_Extracted page text data_
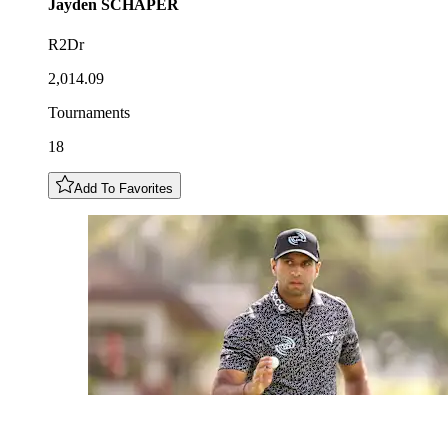
Jayden
SCHAPER
R2Dr
2,014.09
Tournaments
18
Add To Favorites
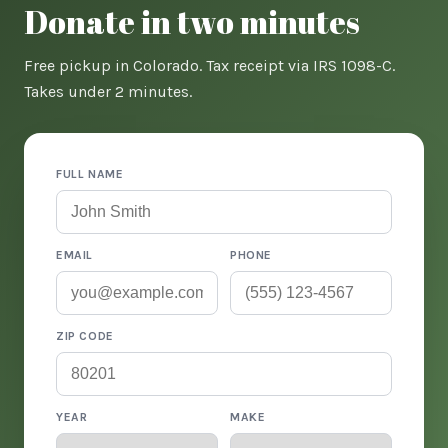
Donate in two minutes
Free pickup in Colorado. Tax receipt via IRS 1098-C.
Takes under 2 minutes.
FULL NAME
EMAIL
PHONE
ZIP CODE
YEAR
MAKE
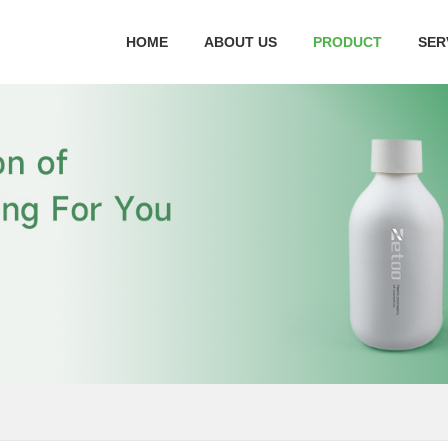
HOME
ABOUT US
PRODUCT
SER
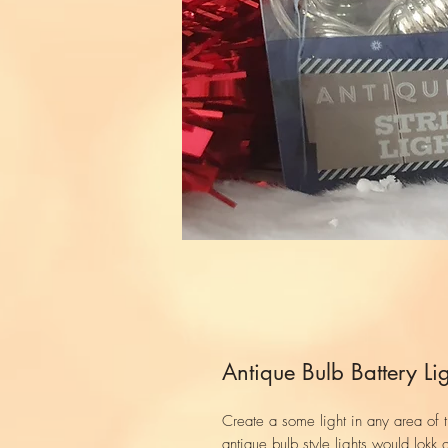
Antique Bulb Battery Lig
Create a some light in any area of 
antique bulb style lights would lokk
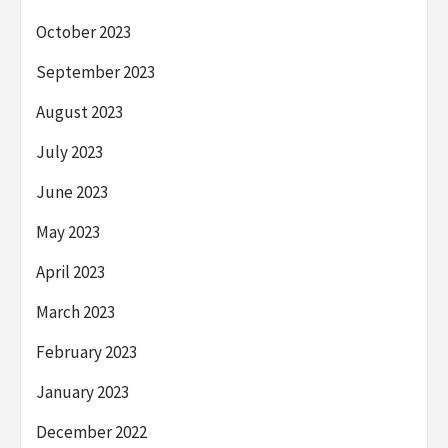
October 2023
September 2023
August 2023
July 2023
June 2023
May 2023
April 2023
March 2023
February 2023
January 2023
December 2022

_EXERCISE INSTRUCTIONS_
Since pictures are not part of the copy, set down only the remaining data exactly.

_EXERCISE OUTPUT_
Jayden
SCHAPER
R2Dr
2,014.09
Tournaments
18
Add To Favorites
Donate in two minutes
Free pickup in Colorado. Tax receipt via IRS 1098-C.
Takes under 2 minutes.
FULL NAME
EMAIL
PHONE
ZIP CODE
YEAR
MAKE
HOME
ABOUT US
PRODUCT
SER
Antique Bulb Battery Lig
Create a some light in any area of 
antique bulb style lights would lokk
October 2023
September 2023
August 2023
July 2023
June 2023
May 2023
April 2023
March 2023
February 2023
January 2023
December 2022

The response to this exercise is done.